The mechanical properties of irradiated concrete aggregates: Insights from molecular dynamics simulations

Abstract

The concrete in nuclear power plant reactor buildings is exposed to neutron radiation, making it critical to evaluate and predict its deterioration under irradiation. The observed expansion of irradiated concrete is believed to be caused by the expansion of aggregate minerals, but the mechanisms behind this process are not well understood. This study uses molecular dynamics simulations to investigate the mechanical properties and mechanical fracture phenomena of a range of silicate minerals that are popular as concrete aggregates. Ten silicate minerals are targeted: $\alpha$-quartz, orthoclase, microcline, albite, oligoclase, andesine, labradorite, augite, diopside, and forsterite. The mechanical properties (Young's modulus, maximum stress, and Poisson's ratio) of the minerals are determined through neutron irradiation and tensile simulations. The irradiation simulations reveal a decrease in mineral density, an expansion process involving amorphousization, and a change from anisotropic to isotropic mechanical properties.

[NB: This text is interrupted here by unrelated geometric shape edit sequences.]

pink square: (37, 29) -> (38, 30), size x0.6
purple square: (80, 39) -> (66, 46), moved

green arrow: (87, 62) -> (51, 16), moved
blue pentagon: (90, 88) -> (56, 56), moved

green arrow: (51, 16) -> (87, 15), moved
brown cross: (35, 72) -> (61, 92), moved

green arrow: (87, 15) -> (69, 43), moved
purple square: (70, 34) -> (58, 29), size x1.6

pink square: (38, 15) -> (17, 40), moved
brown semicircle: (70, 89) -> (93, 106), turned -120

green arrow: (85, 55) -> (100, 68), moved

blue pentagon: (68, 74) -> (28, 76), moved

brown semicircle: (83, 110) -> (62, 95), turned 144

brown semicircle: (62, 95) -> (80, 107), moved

The isotropic Young's modulus and maximum stress significantly decrease with irradiation, and this effect is reproduced well in experimental results. The origin and process of mechanical fracturing are estimated by finding atoms with large displacements in tensile simulations, and the behavior of the stress–strain curve on the atomic scale is explained. In irradiated minerals, local stress relaxation occurs due to local atomic displacement, and large-scale mechanical fractures are suppressed. The factors involved in the mechanical fracturing and local stress relaxation of Na-feldspar are identified and discussed in terms of chemical bonding theory.